PDF(Pubmed)
Abstract:
GBA1-associated Parkinson\'s disease (GBA1-PD) is increasingly recognized as a distinct entity within the spectrum of parkinsonian disorders. This review explores the unique pathophysiological features, clinical progression, and genetic underpinnings that differentiate GBA1-PD from idiopathic Parkinson\'s disease (iPD). GBA1-PD typically presents with earlier onset and more rapid progression, with a poor response to standard PD medications. It is marked by pronounced cognitive impairment and a higher burden of non-motor symptoms compared to iPD. Additionally, patients with GBA1-PD often exhibit a broader distribution of Lewy bodies within the brain, accentuating neurodegenerative processes.
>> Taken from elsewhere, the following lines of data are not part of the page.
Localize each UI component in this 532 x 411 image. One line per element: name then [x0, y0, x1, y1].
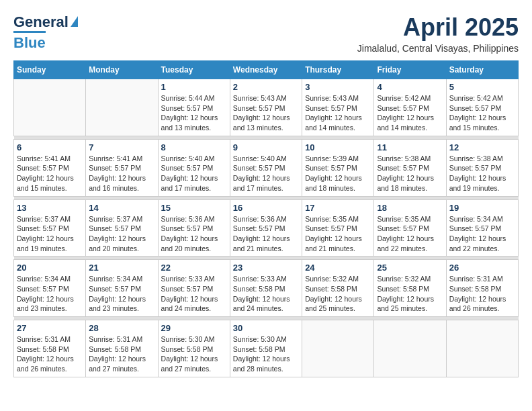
weekday-header-monday: Monday	[86, 61, 158, 79]
calendar-cell	[374, 320, 446, 377]
calendar-header-row: SundayMondayTuesdayWednesdayThursdayFrid…	[14, 61, 519, 79]
day-number: 16	[233, 203, 299, 213]
day-number: 28	[89, 323, 154, 333]
calendar-cell: 26Sunrise: 5:31 AM Sunset: 5:58 PM Dayli…	[446, 260, 518, 317]
weekday-header-sunday: Sunday	[14, 61, 86, 79]
weekday-header-thursday: Thursday	[302, 61, 374, 79]
calendar-week-row: 1Sunrise: 5:44 AM Sunset: 5:57 PM Daylig…	[14, 79, 519, 136]
weekday-header-friday: Friday	[374, 61, 446, 79]
day-number: 3	[305, 82, 371, 92]
calendar-cell: 1Sunrise: 5:44 AM Sunset: 5:57 PM Daylig…	[158, 79, 230, 136]
day-number: 9	[233, 142, 299, 152]
day-number: 26	[449, 263, 515, 273]
calendar-cell: 11Sunrise: 5:38 AM Sunset: 5:57 PM Dayli…	[374, 139, 446, 196]
calendar-cell: 24Sunrise: 5:32 AM Sunset: 5:58 PM Dayli…	[302, 260, 374, 317]
calendar-table: SundayMondayTuesdayWednesdayThursdayFrid…	[13, 60, 519, 377]
calendar-cell: 28Sunrise: 5:31 AM Sunset: 5:58 PM Dayli…	[86, 320, 158, 377]
calendar-cell: 21Sunrise: 5:34 AM Sunset: 5:57 PM Dayli…	[86, 260, 158, 317]
day-number: 10	[305, 142, 371, 152]
calendar-cell: 8Sunrise: 5:40 AM Sunset: 5:57 PM Daylig…	[158, 139, 230, 196]
day-info: Sunrise: 5:42 AM Sunset: 5:57 PM Dayligh…	[449, 93, 515, 133]
day-number: 17	[305, 203, 371, 213]
logo-blue-text: Blue	[13, 31, 46, 52]
day-number: 19	[449, 203, 515, 213]
day-info: Sunrise: 5:31 AM Sunset: 5:58 PM Dayligh…	[449, 274, 515, 314]
logo-general-text: General	[13, 13, 69, 31]
day-info: Sunrise: 5:35 AM Sunset: 5:57 PM Dayligh…	[377, 214, 443, 254]
calendar-cell: 19Sunrise: 5:34 AM Sunset: 5:57 PM Dayli…	[446, 199, 518, 257]
day-info: Sunrise: 5:30 AM Sunset: 5:58 PM Dayligh…	[161, 334, 227, 374]
day-info: Sunrise: 5:41 AM Sunset: 5:57 PM Dayligh…	[89, 154, 154, 193]
day-info: Sunrise: 5:37 AM Sunset: 5:57 PM Dayligh…	[89, 214, 154, 254]
day-number: 29	[161, 323, 227, 333]
day-number: 2	[233, 82, 299, 92]
calendar-cell: 14Sunrise: 5:37 AM Sunset: 5:57 PM Dayli…	[86, 199, 158, 257]
calendar-cell: 5Sunrise: 5:42 AM Sunset: 5:57 PM Daylig…	[446, 79, 518, 136]
day-number: 21	[89, 263, 154, 273]
calendar-cell	[446, 320, 518, 377]
calendar-cell: 13Sunrise: 5:37 AM Sunset: 5:57 PM Dayli…	[14, 199, 86, 257]
day-info: Sunrise: 5:36 AM Sunset: 5:57 PM Dayligh…	[161, 214, 227, 254]
day-number: 8	[161, 142, 227, 152]
day-info: Sunrise: 5:38 AM Sunset: 5:57 PM Dayligh…	[377, 154, 443, 193]
day-info: Sunrise: 5:35 AM Sunset: 5:57 PM Dayligh…	[305, 214, 371, 254]
day-info: Sunrise: 5:37 AM Sunset: 5:57 PM Dayligh…	[17, 214, 83, 254]
calendar-cell: 30Sunrise: 5:30 AM Sunset: 5:58 PM Dayli…	[230, 320, 302, 377]
calendar-cell	[14, 79, 86, 136]
day-number: 25	[377, 263, 443, 273]
calendar-cell: 29Sunrise: 5:30 AM Sunset: 5:58 PM Dayli…	[158, 320, 230, 377]
calendar-week-row: 13Sunrise: 5:37 AM Sunset: 5:57 PM Dayli…	[14, 199, 519, 257]
weekday-header-tuesday: Tuesday	[158, 61, 230, 79]
day-number: 22	[161, 263, 227, 273]
calendar-cell: 10Sunrise: 5:39 AM Sunset: 5:57 PM Dayli…	[302, 139, 374, 196]
day-info: Sunrise: 5:39 AM Sunset: 5:57 PM Dayligh…	[305, 154, 371, 193]
weekday-header-wednesday: Wednesday	[230, 61, 302, 79]
day-info: Sunrise: 5:43 AM Sunset: 5:57 PM Dayligh…	[305, 93, 371, 133]
day-info: Sunrise: 5:31 AM Sunset: 5:58 PM Dayligh…	[89, 334, 154, 374]
calendar-cell: 18Sunrise: 5:35 AM Sunset: 5:57 PM Dayli…	[374, 199, 446, 257]
day-number: 4	[377, 82, 443, 92]
calendar-week-row: 27Sunrise: 5:31 AM Sunset: 5:58 PM Dayli…	[14, 320, 519, 377]
day-number: 13	[17, 203, 83, 213]
day-info: Sunrise: 5:40 AM Sunset: 5:57 PM Dayligh…	[233, 154, 299, 193]
day-number: 30	[233, 323, 299, 333]
calendar-cell: 3Sunrise: 5:43 AM Sunset: 5:57 PM Daylig…	[302, 79, 374, 136]
day-number: 15	[161, 203, 227, 213]
calendar-cell: 12Sunrise: 5:38 AM Sunset: 5:57 PM Dayli…	[446, 139, 518, 196]
calendar-week-row: 6Sunrise: 5:41 AM Sunset: 5:57 PM Daylig…	[14, 139, 519, 196]
calendar-cell: 17Sunrise: 5:35 AM Sunset: 5:57 PM Dayli…	[302, 199, 374, 257]
calendar-cell: 25Sunrise: 5:32 AM Sunset: 5:58 PM Dayli…	[374, 260, 446, 317]
calendar-week-row: 20Sunrise: 5:34 AM Sunset: 5:57 PM Dayli…	[14, 260, 519, 317]
day-info: Sunrise: 5:34 AM Sunset: 5:57 PM Dayligh…	[449, 214, 515, 254]
day-info: Sunrise: 5:34 AM Sunset: 5:57 PM Dayligh…	[17, 274, 83, 314]
day-number: 12	[449, 142, 515, 152]
day-info: Sunrise: 5:40 AM Sunset: 5:57 PM Dayligh…	[161, 154, 227, 193]
page-header: General Blue April 2025 Jimalalud, Centr…	[13, 13, 519, 54]
calendar-cell: 7Sunrise: 5:41 AM Sunset: 5:57 PM Daylig…	[86, 139, 158, 196]
location-subtitle: Jimalalud, Central Visayas, Philippines	[357, 43, 519, 54]
calendar-cell	[86, 79, 158, 136]
day-number: 7	[89, 142, 154, 152]
day-info: Sunrise: 5:33 AM Sunset: 5:57 PM Dayligh…	[161, 274, 227, 314]
calendar-cell	[302, 320, 374, 377]
calendar-cell: 20Sunrise: 5:34 AM Sunset: 5:57 PM Dayli…	[14, 260, 86, 317]
day-info: Sunrise: 5:32 AM Sunset: 5:58 PM Dayligh…	[377, 274, 443, 314]
calendar-cell: 15Sunrise: 5:36 AM Sunset: 5:57 PM Dayli…	[158, 199, 230, 257]
day-number: 11	[377, 142, 443, 152]
day-number: 18	[377, 203, 443, 213]
calendar-cell: 6Sunrise: 5:41 AM Sunset: 5:57 PM Daylig…	[14, 139, 86, 196]
day-number: 6	[17, 142, 83, 152]
calendar-cell: 27Sunrise: 5:31 AM Sunset: 5:58 PM Dayli…	[14, 320, 86, 377]
calendar-cell: 4Sunrise: 5:42 AM Sunset: 5:57 PM Daylig…	[374, 79, 446, 136]
logo-triangle-icon	[71, 16, 78, 27]
day-number: 1	[161, 82, 227, 92]
calendar-cell: 22Sunrise: 5:33 AM Sunset: 5:57 PM Dayli…	[158, 260, 230, 317]
calendar-cell: 2Sunrise: 5:43 AM Sunset: 5:57 PM Daylig…	[230, 79, 302, 136]
logo: General Blue	[13, 13, 78, 52]
day-number: 27	[17, 323, 83, 333]
day-info: Sunrise: 5:30 AM Sunset: 5:58 PM Dayligh…	[233, 334, 299, 374]
day-info: Sunrise: 5:42 AM Sunset: 5:57 PM Dayligh…	[377, 93, 443, 133]
calendar-cell: 23Sunrise: 5:33 AM Sunset: 5:58 PM Dayli…	[230, 260, 302, 317]
day-number: 5	[449, 82, 515, 92]
day-info: Sunrise: 5:33 AM Sunset: 5:58 PM Dayligh…	[233, 274, 299, 314]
The pathogenesis of GBA1-PD is closely associated with mutations in the GBA1 gene, which encodes the lysosomal enzyme beta-glucocerebrosidase (GCase). In this review, we discuss two mechanisms by which GBA1 mutations contribute to disease development: \'haploinsufficiency,\' where a single functional gene copy fails to produce a sufficient amount of GCase, and \'gain of function,\' where the mutated GCase acquires harmful properties that directly impact cellular mechanisms for alpha-synuclein degradation, leading to alpha-synuclein aggregation and neuronal cell damage. Continued research is advancing our understanding of how these mechanisms contribute to the development and progression of GBA1-PD, with the \'gain of function\' mechanism appearing to be the most plausible. This review also explores the implications of GBA1 mutations for therapeutic strategies, highlighting the need for early diagnosis and targeted interventions. Currently, small molecular chaperones have shown the most promising clinical results compared to other agents. This synthesis of clinical, pathological, and molecular aspects underscores the assertion that GBA1-PD is a distinct clinical and pathobiological PD phenotype, necessitating specific management and research approaches to better understand and treat this debilitating condition.
摘要:
GBA1相关的帕金森病(GBA1-PD)越来越被认为是帕金森病谱中的一个独特实体。这篇综述探讨了其独特的病理生理学特征,临床进展,以及将GBA1-PD与特发性帕金森病(iPD)区分开来的遗传基础。GBA1-PD通常表现为发病较早和进展较快,对标准PD药物反应不佳。与iPD相比,它的特点是明显的认知障碍和更高的非运动症状负担。此外,GBA1-PD患者通常在脑内表现出更广泛的路易体分布,强调神经退行性过程。GBA1-PD的发病机制与GBA1基因突变密切相关,其编码溶酶体酶β-葡糖脑苷脂酶(GCase)。在这次审查中,我们讨论了GBA1突变导致疾病发展的两种机制:如果单个功能基因拷贝不能产生足够量的GCase,和函数的\'增益,当突变的GCase获得直接影响α-突触核蛋白降解的细胞机制的有害特性时,导致α-突触核蛋白聚集和神经元细胞损伤。持续的研究正在推进我们对这些机制如何促进GBA1-PD的发展和进步的理解,“功能增益”机制似乎是最合理的。这篇综述还探讨了GBA1突变对治疗策略的影响,强调需要早期诊断和有针对性的干预措施。目前,与其他药物相比,小分子伴侣显示出最有希望的临床结果。这种临床合成,病态,和分子方面强调了GBA1-PD是一种独特的临床和病理生物学PD表型的断言,需要特定的管理和研究方法来更好地理解和治疗这种衰弱的状况。